Yolsuzlukların ayyuka çıktığı, fenomenlerin ekranları kapladığı, kara paracıların cirit attığı, futbolcuların fon kavgalarının yaşandığı bir ülke haline geldik. Bizler milyarların havada uçuştuğu kişileri konuşaduralım, ülkemiz gri listede; yeri giderek daha aşağılara inen, kararan haline geliyor.
Genelde yaptığımız, sorunların köküne inmeden, neticeleriyle mücadele etmek… Fenomen pandemisiyle patlak veren skandallar ya da futbolcuların milyarlık paralarını tartışırken olduğu kadar, enflasyon için de geçerli… Sebep sorgulamayınca sonuçla boğuşulur. Biz de onu yapıyoruz.
GRİ LİSTEDEN ÇIKMADIKÇA
PWC’nin geçtiğimiz hafta sonu Sapanca Elite World otelinde Ekonomi Gazetesi’nin düzenlediği zirvede sunduğu rapora bakıyoruz; 1980 sonrası dışa açık hale gelen ekonomimizin 2000’lerden itibaren dışarı açılan ekonomi haline geldiği aşikâr. Öyle ki yılda 5 milyar $’lık dışa göçümüz var.

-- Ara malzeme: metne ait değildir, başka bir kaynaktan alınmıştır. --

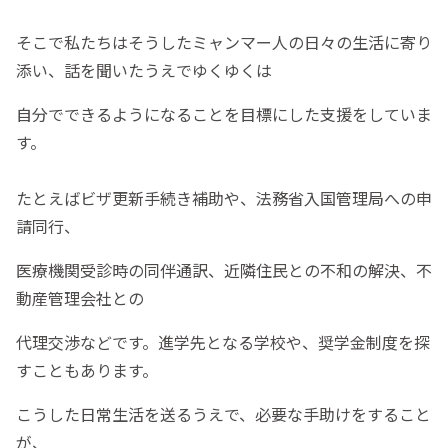
そこで私たちはそうしたミャンマー人の日々の生活に寄り
添い、話を聞いたうえでゆくゆくは
自分でできるようになることを目標にした支援をしていま
す。
たとえばビザ更新手続き補助や、法務省入国管理局への申
請同行、
医療機関受診時の同伴通訳、近隣住民との不和の解決、不
動産管理会社との
代理交渉などです。進学先となる学校や、奨学金制度を探
すこともあります。
こうした日常生活を送るうえで、必要な手助けをすること
が、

Burada bir sıkıntı, Türkiye’nin enflasyonu, rüşvet, irtikâp, nepotizm, yolsuzluk gibi etmenlerle kararttığı itibarının, dışa açılmak isten sermayedarımız için de sorun teşkil etmesi… Ne kadar saygın olsa bile sırf bizim ülke itibarı yüzünden ek soruşturmalara, ilave külfete katlanıyorlar.
İKİ SORU İKİ CEVAP
Kara para nasıl oluyor da aklanıyor?
Elbette bu konuda dönüp baktığımız nokta kamu. Zira kamunun haberi olmadan kuş dahi uçmuyor. O halde nasıl oluyor da kara para getirip; fenomenler, sahte fonlar, futbolcular üzerinden sisteme sokabiliyorlar? O zaman ister istemez aklımıza bunun için şeytani inovasyonlar denendiği geliyor.
Gri listeden nasıl çıkarız?
Bunun yolu, kararttığımız itibarımızı yeniden kazanmaktan geçer. Eğer her önüne gelene Türkiye pasaportu verirsen, yolsuzunu, kötülerini toplumda rol model yaparsan, ülke imajı sarsılır. Seni de gri denilen listeye koyarlar. Bu listedekilerin zamanla kara listeye alındığını biliyoruz. O halde buradan çıkmak için öncelikle yasaları uygulamak.
not
EKONOMİNİN ÜÇTE İKİSİ KAYITDIŞINDA
Enflasyon, sadece ekonomiyi bozmaz, endeksi şişirmez, fiyatları zıplatmakla kalmaz, aynı zamanda ahlakı da çözer, çürümeyi tetikler. Kalıcı zararı; iş ahlakı bozulan nesiller üzerinde büyük yıkım şeklinde tecelli eder. Ancak ekonominin hücrelerini kanserleştirir, kayıt dışılığı tetikler.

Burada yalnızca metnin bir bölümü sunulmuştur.